→ Work item:
Only some lines are wanted. Transcribe, exactly, the lines below from the line with "Kommentator" up to and including the line with "S'ABONNER À LA NEWSLETTER".

→ Dataset excerpts:
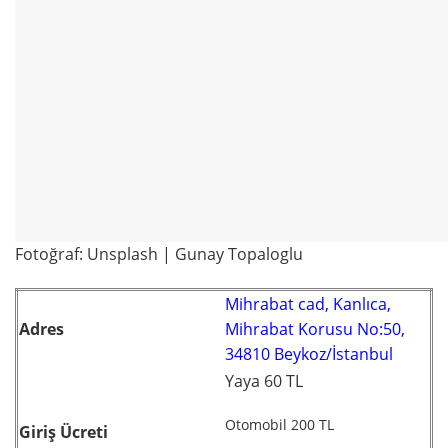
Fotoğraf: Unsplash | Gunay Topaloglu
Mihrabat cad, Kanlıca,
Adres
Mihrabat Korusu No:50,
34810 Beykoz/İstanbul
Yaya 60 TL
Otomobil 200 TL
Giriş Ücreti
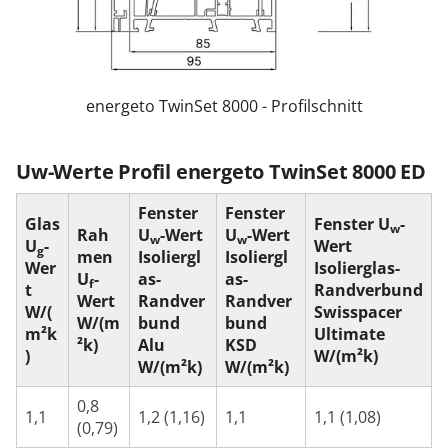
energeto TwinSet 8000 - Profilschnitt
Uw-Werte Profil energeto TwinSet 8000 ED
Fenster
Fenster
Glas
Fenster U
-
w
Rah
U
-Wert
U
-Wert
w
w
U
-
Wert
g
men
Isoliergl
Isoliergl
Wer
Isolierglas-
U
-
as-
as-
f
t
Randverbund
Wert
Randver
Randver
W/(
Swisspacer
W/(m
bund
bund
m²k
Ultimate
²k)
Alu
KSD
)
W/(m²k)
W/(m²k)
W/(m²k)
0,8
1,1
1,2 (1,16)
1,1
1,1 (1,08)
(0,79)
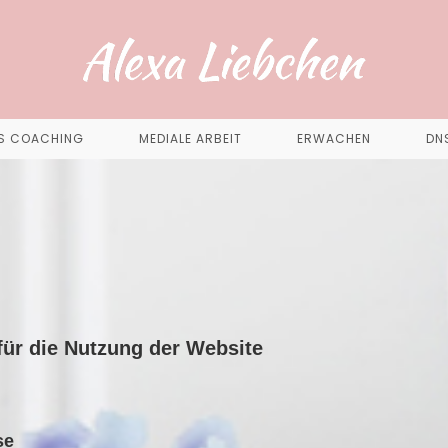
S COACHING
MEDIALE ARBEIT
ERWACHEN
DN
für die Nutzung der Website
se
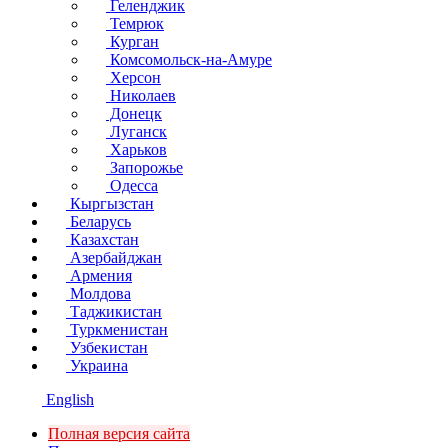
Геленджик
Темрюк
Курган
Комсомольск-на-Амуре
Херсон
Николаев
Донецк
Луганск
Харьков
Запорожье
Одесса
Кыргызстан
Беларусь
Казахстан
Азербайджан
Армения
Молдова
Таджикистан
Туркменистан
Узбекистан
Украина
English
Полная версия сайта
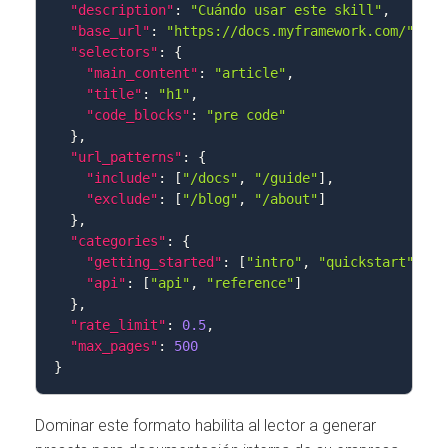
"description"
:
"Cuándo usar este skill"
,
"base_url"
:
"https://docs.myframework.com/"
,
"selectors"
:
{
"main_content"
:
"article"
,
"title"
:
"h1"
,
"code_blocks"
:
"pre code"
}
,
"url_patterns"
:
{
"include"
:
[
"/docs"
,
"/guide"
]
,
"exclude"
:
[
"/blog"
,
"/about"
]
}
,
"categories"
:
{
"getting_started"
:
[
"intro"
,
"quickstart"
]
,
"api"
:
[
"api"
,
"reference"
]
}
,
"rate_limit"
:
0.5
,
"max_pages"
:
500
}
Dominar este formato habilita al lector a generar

...

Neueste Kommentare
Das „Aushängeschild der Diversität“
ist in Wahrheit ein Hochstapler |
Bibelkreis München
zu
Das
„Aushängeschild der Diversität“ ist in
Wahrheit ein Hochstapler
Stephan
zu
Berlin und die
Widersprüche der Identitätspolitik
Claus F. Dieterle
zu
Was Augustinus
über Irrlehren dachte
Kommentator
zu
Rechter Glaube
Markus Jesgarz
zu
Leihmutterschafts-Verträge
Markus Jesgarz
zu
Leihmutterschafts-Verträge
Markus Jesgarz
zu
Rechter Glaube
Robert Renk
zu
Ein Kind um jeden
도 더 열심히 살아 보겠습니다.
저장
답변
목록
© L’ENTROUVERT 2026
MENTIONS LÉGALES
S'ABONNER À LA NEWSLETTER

* * *

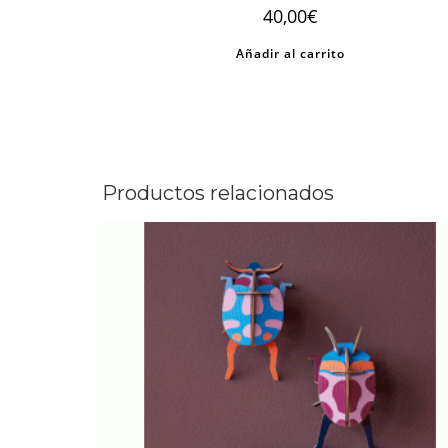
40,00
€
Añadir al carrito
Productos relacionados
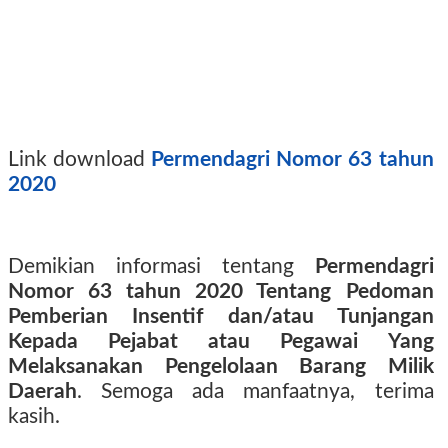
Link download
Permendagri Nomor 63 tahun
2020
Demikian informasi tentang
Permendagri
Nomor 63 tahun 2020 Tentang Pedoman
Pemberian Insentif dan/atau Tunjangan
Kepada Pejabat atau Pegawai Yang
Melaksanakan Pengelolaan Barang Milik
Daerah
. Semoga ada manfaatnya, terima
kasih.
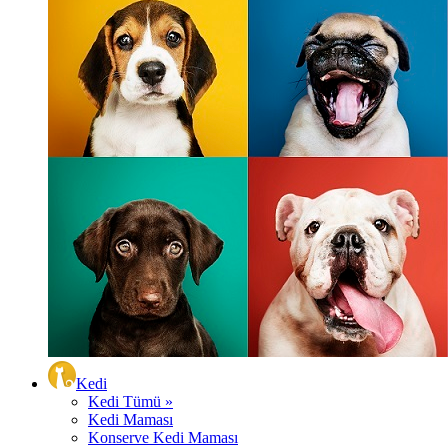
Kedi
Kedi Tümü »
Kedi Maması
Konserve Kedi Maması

→ Answer to this problem:
Kommentator
zu
Rechter Glaube
Markus Jesgarz
zu
Leihmutterschafts-Verträge
Markus Jesgarz
zu
Leihmutterschafts-Verträge
Markus Jesgarz
zu
Rechter Glaube
Robert Renk
zu
Ein Kind um jeden
도 더 열심히 살아 보겠습니다.
저장
답변
목록
© L’ENTROUVERT 2026
MENTIONS LÉGALES
S'ABONNER À LA NEWSLETTER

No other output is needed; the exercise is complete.